──────── Supplied entries ────────

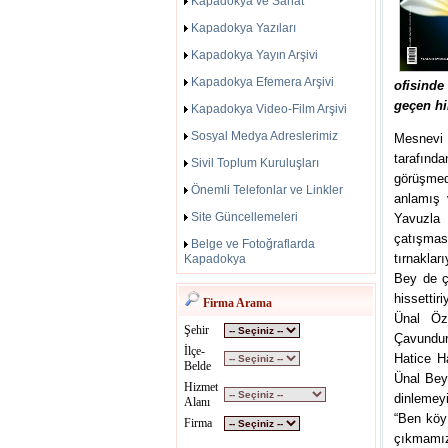
Kapadokya ve Sanat
Kapadokya Yazıları
Kapadokya Yayın Arşivi
Kapadokya Efemera Arşivi
ofisinde
geçen hi
Kapadokya Video-Film Arşivi
Sosyal Medya Adreslerimiz
Mesnevi 
tarafınd
Sivil Toplum Kuruluşları
görüşmed
Önemli Telefonlar ve Linkler
anlamış 
Site Güncellemeleri
Yavuzla 
çatışmas
Belge ve Fotoğraflarda
tırnaklar
Kapadokya
Bey de ç
hissettir
Firma Arama
Ünal Öz
Şehir
Çavundur’
İlçe-
Hatice H
Belde
Ünal Bey’
Hizmet
dinlemey
Alanı
“Ben köy
Firma
çıkmamı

────────

What to do: Your answer must be a single number: how many lines in this listing hold the string "Kapadokya"? Please add nothing else.

Exercise response: 6